HAWAI'I'S ENVIRONMENT
Efficiency, conservation not quite the same
By Jan TenBruggencate
Advertiser Columnist
Energy efficiency, renewable energy, energy conservation all the same sort of stuff?
Absolutely not, argue those deeply involved with the energy movement.
The Hawai'i Legislature is discussing that issue with regard to the state's tax credits for energy projects.
The tax credits that expire this year are granted for construction of such things as solar water heaters, windmills, heat pumps, and air-conditioning systems that make ice when power rates are cheap and use the ice to cool buildings when rates are high.

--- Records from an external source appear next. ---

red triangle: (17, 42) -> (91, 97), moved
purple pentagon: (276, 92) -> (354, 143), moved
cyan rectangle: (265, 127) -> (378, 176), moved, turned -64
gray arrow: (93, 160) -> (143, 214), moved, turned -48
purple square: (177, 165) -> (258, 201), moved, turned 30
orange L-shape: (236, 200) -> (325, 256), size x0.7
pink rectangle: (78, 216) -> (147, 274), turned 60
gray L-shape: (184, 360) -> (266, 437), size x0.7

But some legislators say those are very different things. Solar systems and windmills are about renewable energy; there's no fossil fuel involved in these systems. A heat pump is a more energy-efficient way of managing heat and cold, but not one that replaces fossil fuel-generated power. And ice-storage air conditioning is a load-management technology. It aims to use electricity when utilities have lots of extra power because demand is low, and to avoid using power when demand is high. It still uses lots of electricity.

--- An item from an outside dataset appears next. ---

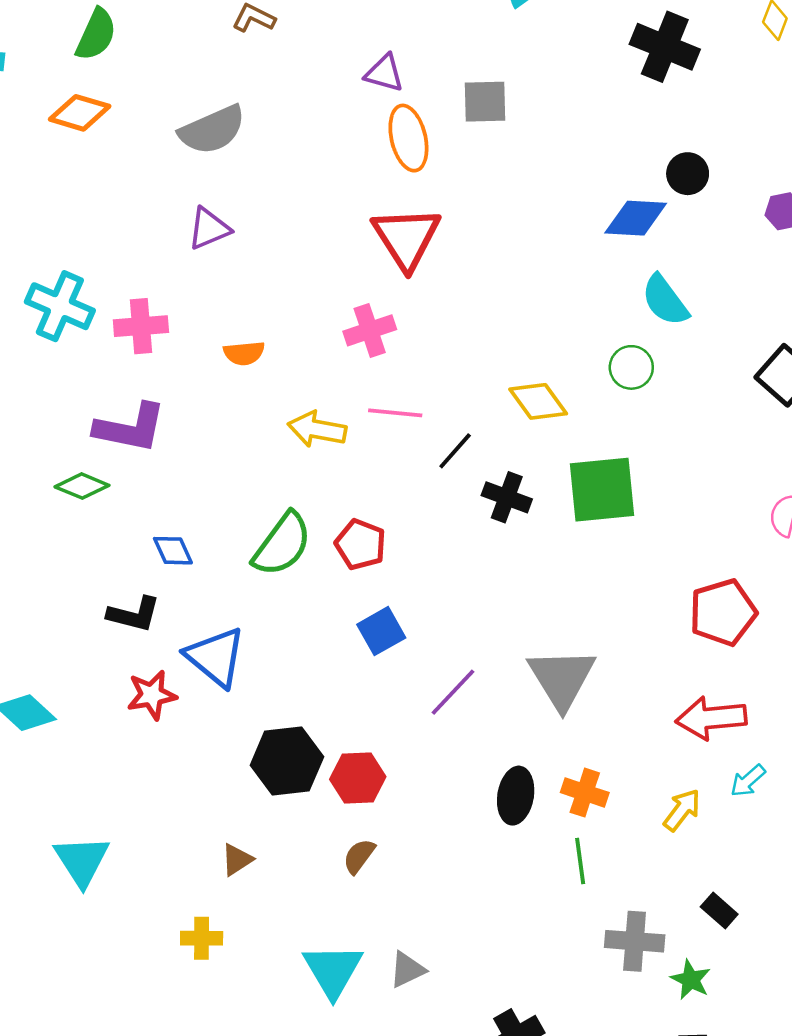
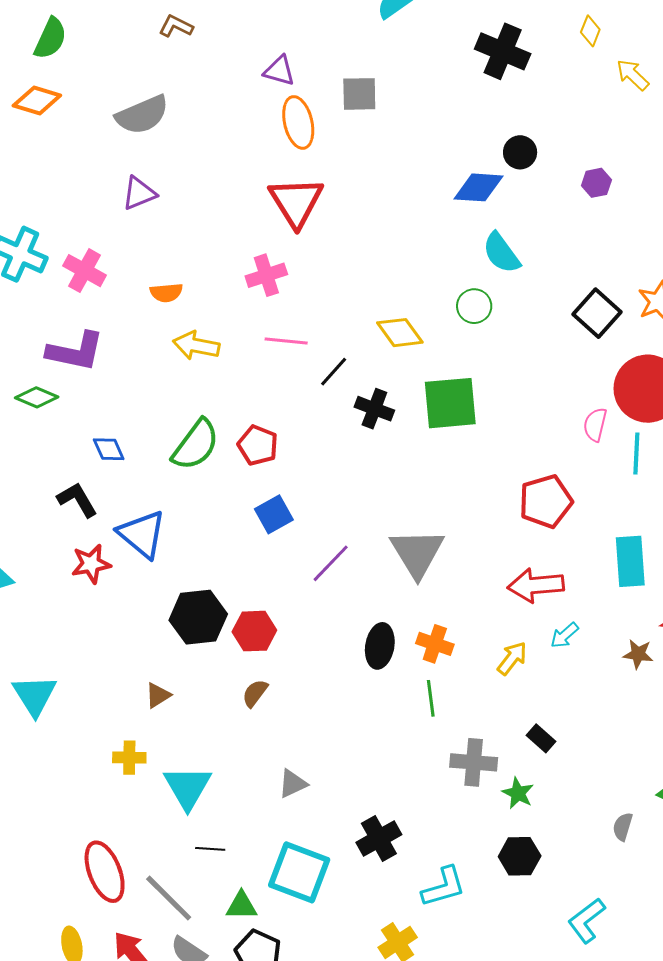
pink cross: (141, 326) -> (85, 271), turned 33
yellow arrow: (317, 429) -> (196, 346), moved
black L-shape: (134, 614) -> (77, 500), turned -135
cyan triangle: (333, 971) -> (188, 787), moved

Is the terminology important? One reader insists it is. He sent this note in response to a recent story: "I was surprised that you used the term conservation, rather than efficiency, to describe 'ways to accomplish everything we need with far less energy.' "
He was surprised, in part, because one of the icons of energy efficiency, Rocky Mountain Institute energy guru Amory Lovins, says they are so different.
"There is a stark difference between efficiency and conservation. Conservation is a change in behavior based on the attitude, 'Do less to use less.' Efficiency is the application of technologies and best practices to eliminate waste based on the attitude, 'Do the same or more with less,' " Lovins wrote.
It's not clear to me that the difference is always so stark.
If you install a solar water heater and a flow restrictor on the shower head, you can take longer showers using less water and no electricity, blending conservation and efficiency, as well as using renewable energy.
Lovins, one of the great thinkers in responding to the world energy crisis, would not have us taking fewer showers or living in dim light a kind of Luddite conservation effort. He prefers the gleaming world of new invention, super efficiency and cutting-edge technology. For instance, Lovins has a high-tech Hypercar design that he hopes will get 90 miles per gallon of gasoline, or 200 mpg of hydrogen. Drive the same or more, use less.
The terminology, thus, is important, but to paraphrase a character in Lewis Carroll's "Through the Looking Glass": The words mean what you choose them to mean.